Jack knows enough not to put the room in his name anymore. He’ll have some broker on his desk do it and let him know the expense will be covered. I get off at the penthouse level and go to Chappy’s suite knowing exactly what I’ll find. The Soho Grand has two penthouse suites, one with a view north and one with a view south. We’re in the southern-facing one looking over Canal Street to the Statue of Liberty and Staten Island. I hope the northern one isn’t rented.

 

There’s a full bar set up but no bartender. Any other party would have bartenders and a few cute waitresses to pass hors d’oeuvres, but this party needs more discretion. I count five hookers in the room, each with a martini glass and a grip on the stem as though it were a ski pole. One bends down over the coffee table to rip a snort of cocaine. She straightens up like the yellow plastic bird in chemistry class that perpetually dips its beak in water, and her momentum pours her martini down her chest. A pimply kid who could pass for nineteen tries to drink it off her.

 

“Nick, good to see you. What’s going on? What can I get you?” Jack Wilson seems to appear in a flicker next to me.

 

“Gin and tonic. I see I’m not too early.” It’s only 9 p.m. I usually try to avoid work functions on Friday nights. Even though I can sleep off the hangover, I’m hoping to make an early night of it.

 

“We got a jump on things.” Woody comes through a bedroom door on the other side of the suite, arm in arm with two more very attractive hookers.

 

“Not bad.” Jack follows my gaze to Woody and his two friends.

 

“Two grand each. They just got here. There were two others here earlier that were totally unacceptable and I sent them back. I gave the agency an earful, so they sent along these two in mint condition. Obviously it didn’t take Woody long.”

 

A person eavesdropping might have the sense that we’re talking about pieces of fruit. Very expensive pieces of fruit. For a moment I imagine the cab ride home of the two hookers, scolded and rejected by a coked-up Jack Wilson. He passes my gin and tonic. My hand isn’t visibly shaking but I can feel it and I force myself not to slurp down the drink.

 

The suite is huge, especially by New York City standards. The main room is the size of a tennis court with various sofas and chairs organized to create different pods for conversation.
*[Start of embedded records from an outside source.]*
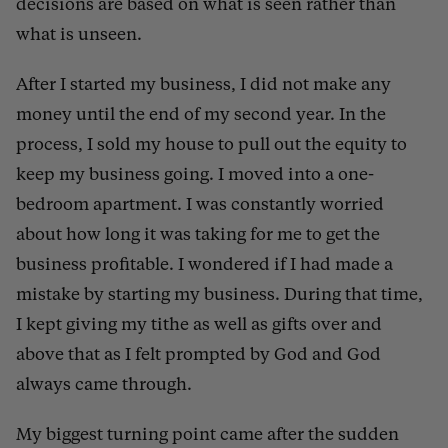
decisions are based on what is seen rather than
what is unseen.
After I started my business, I did not make any
money until the end of my second year. In the
process, I sold my house to pull out the equity to
keep my business going. I moved into a one-
bedroom apartment. I was constantly worried
about how long it was taking for me to get the
business profitable. I wondered if I had made a
mistake by starting my business. During that time,
I kept giving my tithe as well as gifts over and
above that as I felt prompted by God and God
always came through.
My biggest turning point came after the sudden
The room is elegant and conservative, lots of dark woods, dark carpets, and mostly dark blues in the fabrics. It would take a guest twenty minutes to try out every available place to sit. The suite is not designed to provide for every possible need; rather it is designed to provide the sensation of having so much excess that the notion of having to meet a need vanishes.

 

The rooms have been renovated to have the feel of a modern club room with high-end entertainment systems. There are two bedrooms, a bathroom, a study, and a balcony connected to the main room. Everything looks to be in use.

 

“Hey, Nick!”

 

“How ya doing, Woody?” He’s still arm in arm with both hookers, who are surprisingly beautiful and no more than twenty years old. Poor things are probably fresh from some small town, just pretty enough to have a chance at a modeling contract with Ford or Wilhelmina, and like the rest of the new girls to the city, to pay the rent they end up waiting tables or promoting Bacardi rum in the bars. Or hooking.

 

“I’m excellent. Just survived a round with these two lovelies.”

 

“Mazel tov.” I’m looking down at my drink. The girls don’t seem to mind being talked about in the third person. They’re looking around but at nothing in particular.

 

“You should have seen the two that were here earlier. Jack traded up.” He smiles at Jack and gives the girls a squeeze around the shoulders.

 

“Nice.” I think I’m the only one feeling uncomfortable. “How’s the balcony?” I take a step out of the conversation toward the balcony doors.

 

“Nothing out there,” Woody calls after me. “It’s freezing outside.” I keep moving toward the balcony. “William and Ron are at Scores. They’ll be over later.” This is said as though it’s information I’ve been waiting for.

 

I step outside and the cold snaps me alert. The wind blows much harder at this height. The balcony is the size of a suburban living room. I walk past some metal furniture to the rail and can see the activity up and down Canal.

 

“Hey, Nick. I see a little gray coming in on the sides. Hadn’t noticed that before.” Jack had followed me outside.

 

“It’s premature.”

 

“Yeah. Me too. Very distinguished-looking. You’re not getting too old for all this?”

 

I wonder if Jack can see through to me. He’s in sales, he must have some knack for picking up on things in people. On the other hand, it may not require any special gift to notice I’m miserable. “Maybe I am.”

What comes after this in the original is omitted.